Certified ‘real’ beer

With pub sales in England declining and beer drinkers increasingly drinking at home, CAMRA, the Campaign for Real Ale, has launched a new accreditation scheme for bottled beers urging retailers to create a new category called “real ale in a bottle.”

According to CAMRA, off-trade sales now represent more than a third of England’s beer market, but increasingly discerning beer drinkers do not find it easy to identify real ale in supermarkets and other retail outlets. Brewers signing up to the new accreditation scheme will include special easily identifiable logos on their bottle labels and CAMRA is calling for retailers to feature bottled real ales as a separate category from other premium bottled beers.

Georgie Howarth, CAMRA’s Marketing Officer and administrator of the scheme, said, “Consumers are confused. In a pub it’s easy to spot the real ales as they are served through hand pumps, but in off-licences bottled real ales share the same shelf space as other premium beers. They are not differentiated. We want to create a new category called Real Ale in a Bottle to make it easier for drinkers to pick out real ales in store.”

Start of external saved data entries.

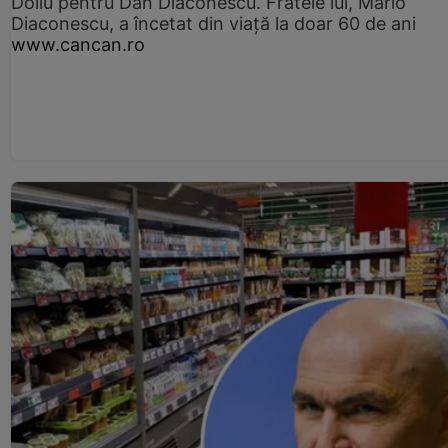
Doliu pentru Dan Diaconescu. Fratele lui, Mario
Diaconescu, a încetat din viață la doar 60 de ani
www.cancan.ro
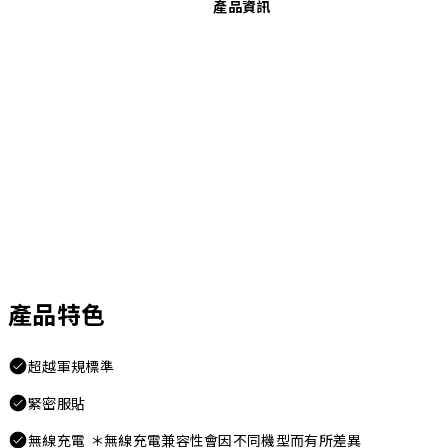
產品資訊
產品特色
超越軍規標準
緊密服貼
無線充電 ＊無線充電兼容性會因不同機型而有所差異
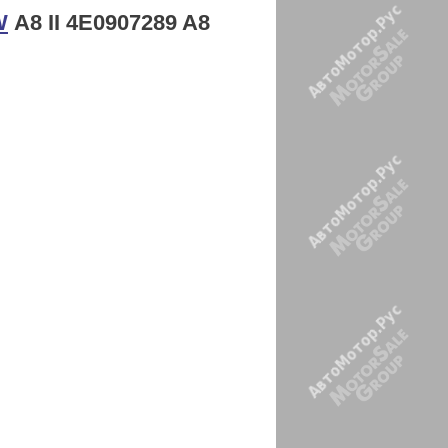
W
А8 II 4E0907289 A8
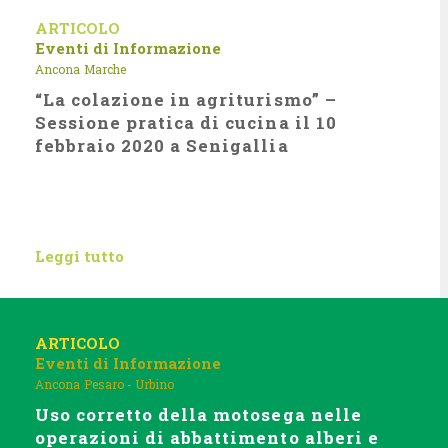
ARTICOLO
Eventi di Informazione
Ancona
Marche
“La colazione in agriturismo” –
Sessione pratica di cucina il 10
febbraio 2020 a Senigallia
Leggi tutto
ARTICOLO
Eventi di Informazione
Ancona
Pesaro - Urbino
Uso corretto della motosega nelle
operazioni di abbattimento alberi e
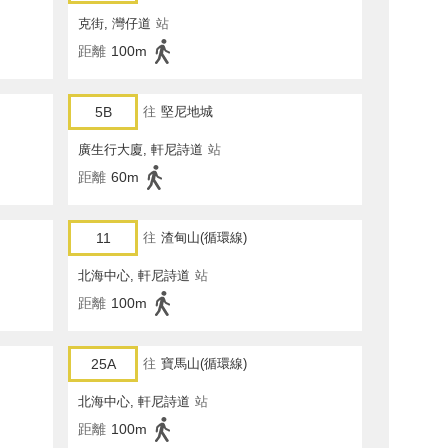
克街, 灣仔道
站
距離
100m
5B
往
堅尼地城
廣生行大廈, 軒尼詩道
站
距離
60m
11
往
渣甸山(循環線)
北海中心, 軒尼詩道
站
距離
100m
25A
往
寶馬山(循環線)
北海中心, 軒尼詩道
站
距離
100m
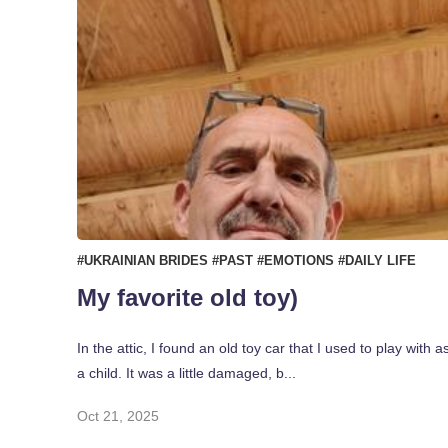
#UKRAINIAN BRIDES
#PAST
#EMOTIONS
#DAILY LIFE
My favorite old toy)
In the attic, I found an old toy car that I used to play with a
a child. It was a little damaged, b...
Oct 21, 2025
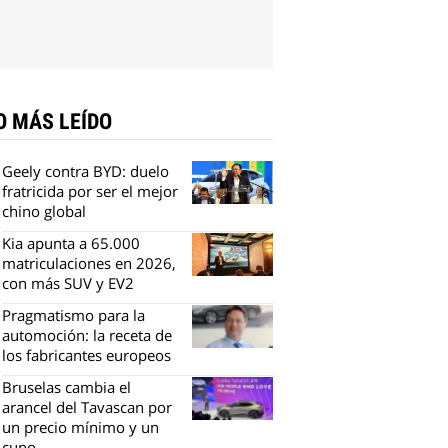
O MÁS LEÍDO
Geely contra BYD: duelo
fratricida por ser el mejor
chino global
Kia apunta a 65.000
matriculaciones en 2026,
con más SUV y EV2
Pragmatismo para la
automoción: la receta de
los fabricantes europeos
Bruselas cambia el
arancel del Tavascan por
un precio mínimo y un
cupo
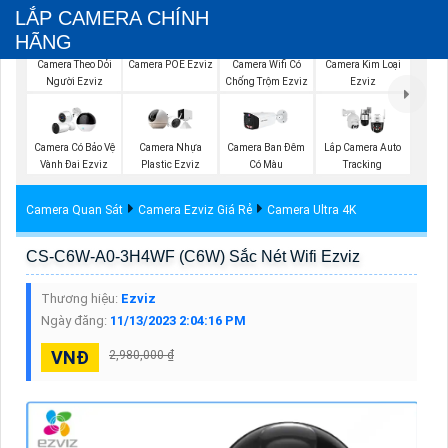
LẮP CAMERA CHÍNH
HÃNG
Camera Theo Dỏi
Camera POE Ezviz
Camera Wifi Có
Camera Kim Loại
Người Ezviz
Chống Trộm Ezviz
Ezviz
Camera Có Bảo Vệ
Camera Nhựa
Camera Ban Đêm
Lắp Camera Auto
Vành Đai Ezviz
Plastic Ezviz
Có Màu
Tracking
Camera Quan Sát
Camera Ezviz Giá Rẻ
Camera Ultra 4K
CS-C6W-A0-3H4WF (C6W) Sắc Nét Wifi Ezviz
Thương hiệu:
Ezviz
Ngày đăng:
11/13/2023 2:04:16 PM
VNĐ
2,980,000 ₫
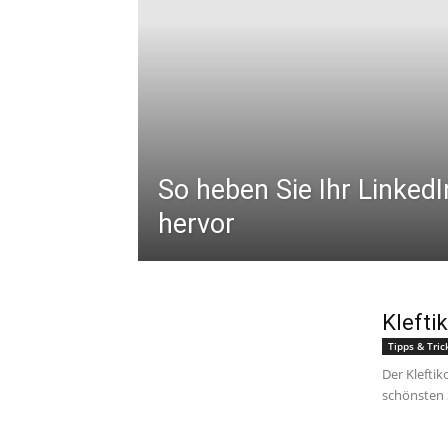
So heben Sie Ihr LinkedI
hervor
Klefti
Tipps & Tric
Der Kleftik
schönsten 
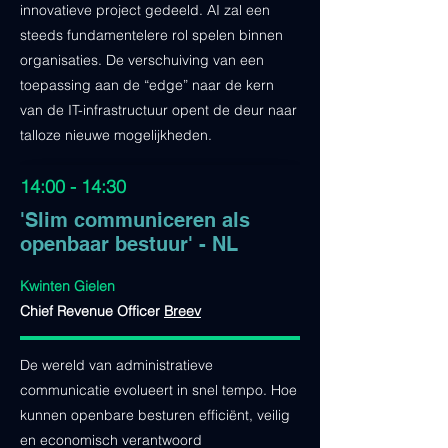
innovatieve project gedeeld. AI zal een
steeds fundamentelere rol spelen binnen
organisaties. De verschuiving van een
toepassing aan de “edge” naar de kern
van de IT-infrastructuur opent de deur naar
talloze nieuwe mogelijkheden.
14:00 - 14:30
'Slim communiceren als
openbaar bestuur' - NL
Kwinten Gielen
Chief Revenue Officer
Breev
De wereld van administratieve
communicatie evolueert in snel tempo. Hoe
kunnen openbare besturen efficiënt, veilig
en economisch verantwoord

More than 40 breweries have already signed up for the program, including major regionals such as Young’s and Fullers of London. These “piloting partners” have agreed to include the new logo on bottle labels to create a clearly identifiable hallmark for real ale in bottles.

According to CAMRA and the Oxford English Dictionary real ale is “a name for draft (or bottle) beer brewed from traditional ingredients, matured by secondary fermentation in the container from which it is dispensed, and served without the use of extraneous carbon dioxide.”